We ended up doing a lot of indexing and optimization, and tricks like storing small local tables of commonly used information were useful for speeding up queries.
For larger requests, the db guy just dumped the full system copy in the backup system, and we will use this to process locally throughout the day so as not to get into the network too much.
There are several tricks that can reduce this, for example, to have common tables (for example, basic tables for users, etc. unchanging data, etc.) so that you do not need to spend time collecting them.
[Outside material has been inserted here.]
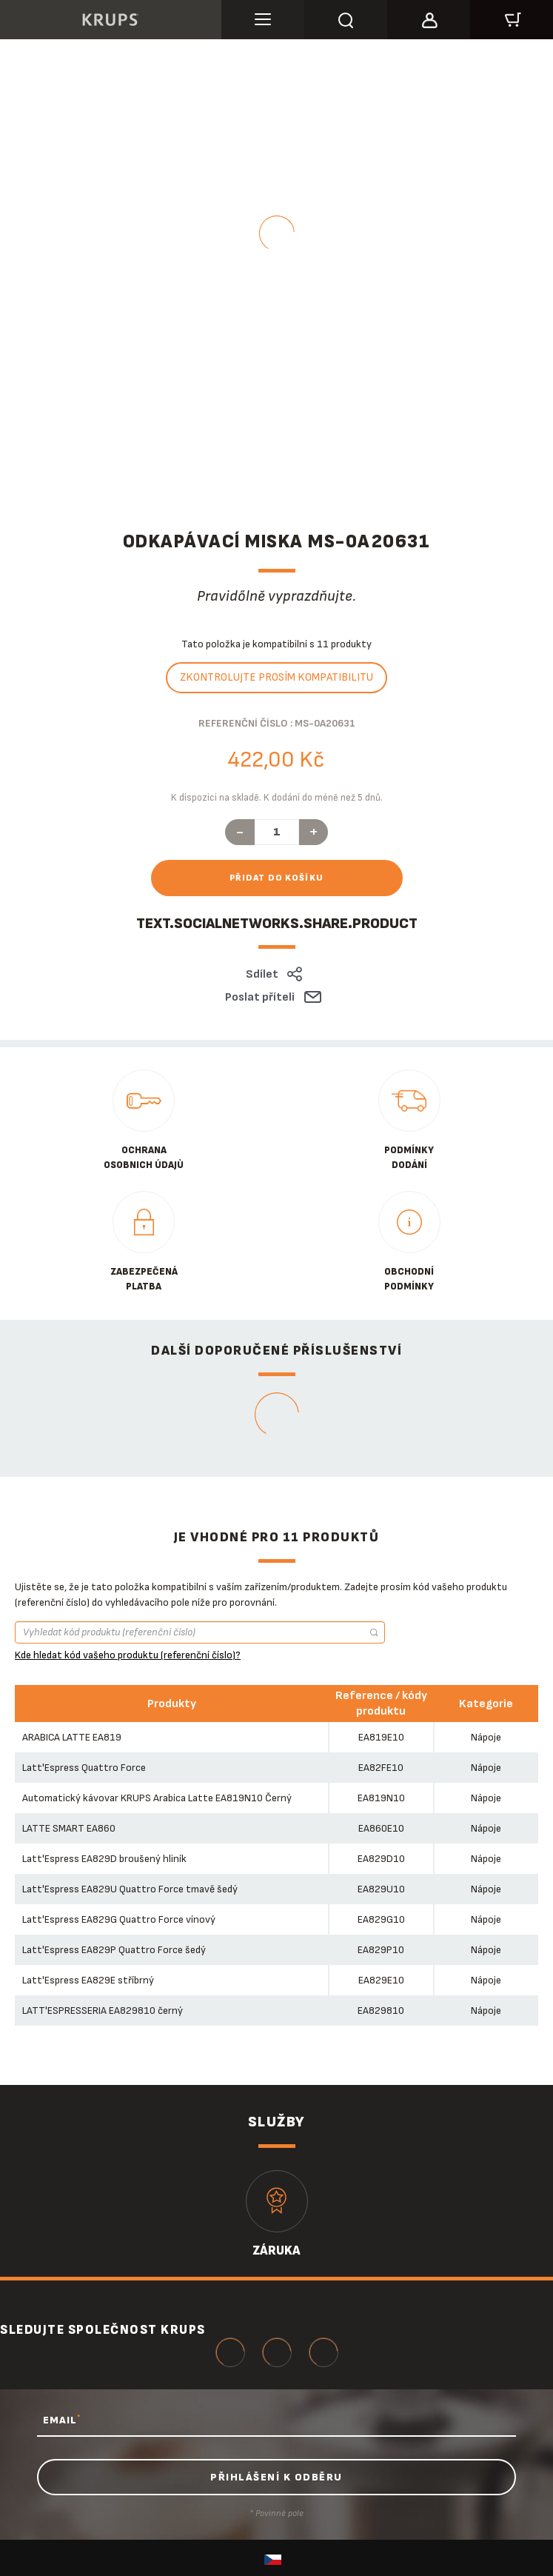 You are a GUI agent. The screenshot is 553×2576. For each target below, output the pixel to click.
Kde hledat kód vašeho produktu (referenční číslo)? (128, 1655)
Another that is really useful in practice is to combine the totals and totals for simple queries into night tables.
The last thing that is interesting is that the workaround for the bw problem was for the “delayed” timeout to be programmed into the built-in “query aggregator”, what he did was the response time from recording the record, if the time started to linger, he requested fewer records and added latency to the requests he requested (since it was reporting, not temporary, it worked fine)
There are several SQLs that automatically bounce, and I recently read an article about tools (but not php) that will do some of them for you. I think they were associated with vm cloud providers.
There are also some tools and thoughts in this thread: MySQL sharding approaches?
If NoSQL is an option, you can consider all the db systems there before you go along this route.
The NoSQL approach may be easier to scale depending on what you are looking for.